Safer Sex Tips For the Holiday Seasonby Eileen Bailey Health Writer
The holiday season is about to heat up. Whether you are single or in a relationship, it is important to practice safer sex.
Nine months from September…
According to The New York Times, September is the most common month to give birth. Counting backward, that means December is the most sexually active month. Whether you simply want romance or get caught under the mistletoe, the holidays have a way of breeding a sense of connection and togetherness, even if it is short-lived.
Unplanned and unprotected sex can lead to undesired consequences. Besides pregnancy, you can end up with a sexually transmitted disease (STD). Preparation and planning are key. You might believe that preparation means you are just out looking for sex. But unneeded preparation is much better than unwanted consequences.
All about… condoms
Condoms are available in grocery stores, convenience stores, and pharmacies. You can find one 24 hours a day. Even so, it is good to always have one with you. Remember to check the expiration date (yes, condoms have an expiration date). Never have sex with a partner (unless in a committed relationship) who will not use a condom.
All about… birth control
Birth control is another must. If you use the pill, make sure you take one every day as prescribed. If you prefer a monthly shot, make sure you are up-to-date. When traveling, don’t forget to pack your contraception. If you aren’t on birth control medication, this might be a good time to explore your options.
Easy on the alcohol
Pace your alcohol consumption. Having too much to drink can make someone seem much more attractive than when you are sober, and it’s far too easy to do something you might regret while inebriated. Drink a glass of water or soft drink in between alcoholic drinks. When attending a party with friends, set up regular intervals to check on one another.
Think before you act
Make sure you are having sex with a person you like and respect. It’s easy to get caught up in the holiday frenzy, but if you don’t think the relationship will last till New Year’s, it might be a good idea to hold off on sex.
Have a conversation first
Discuss protection before having sex. If you don’t feel comfortable talking about protection and birth control or if you think it is going to scare the other person off, you probably aren’t with the right person.

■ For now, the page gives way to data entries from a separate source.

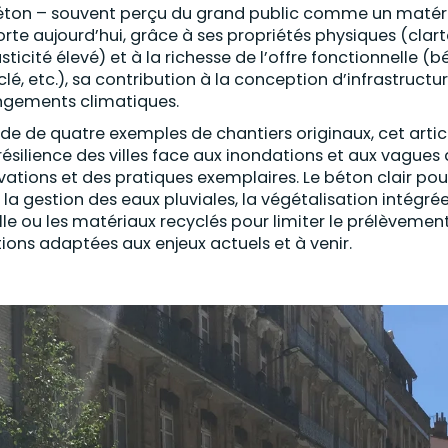
éton – souvent perçu du grand public comme un matéri
rte aujourd’hui, grâce à ses propriétés physiques (cla
asticité élevé) et à la richesse de l’offre fonctionnelle 
clé, etc.), sa contribution à la conception d’infrastructu
gements climatiques.
aide de quatre exemples de chantiers originaux, cet art
 résilience des villes face aux inondations et aux vague
vations et des pratiques exemplaires. Le béton clair pou
 la gestion des eaux pluviales, la végétalisation intégré
ille ou les matériaux recyclés pour limiter le prélèveme
tions adaptées aux enjeux actuels et à venir.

What to do if preventative measures fail
If you do have unprotected sex or experienced a condom failure, don’t panic. There are steps you can take to protect yourself. The morning after pill greatly reduces your chance of a pregnancy if taken within 72 hours of having sex. Having a copper IUD inserted after unprotected sex can also help to prevent a pregnancy.
Plan to visit your doctor or a sexual health clinic after the holiday for STD/HIV tests. Some STDs, such as herpes, are transmittable even with condom use. If you are sexually active and not in a long-term, monogamous relationship, it is a good idea to get tested every six months. Start the new year off knowing you don’t have an STD.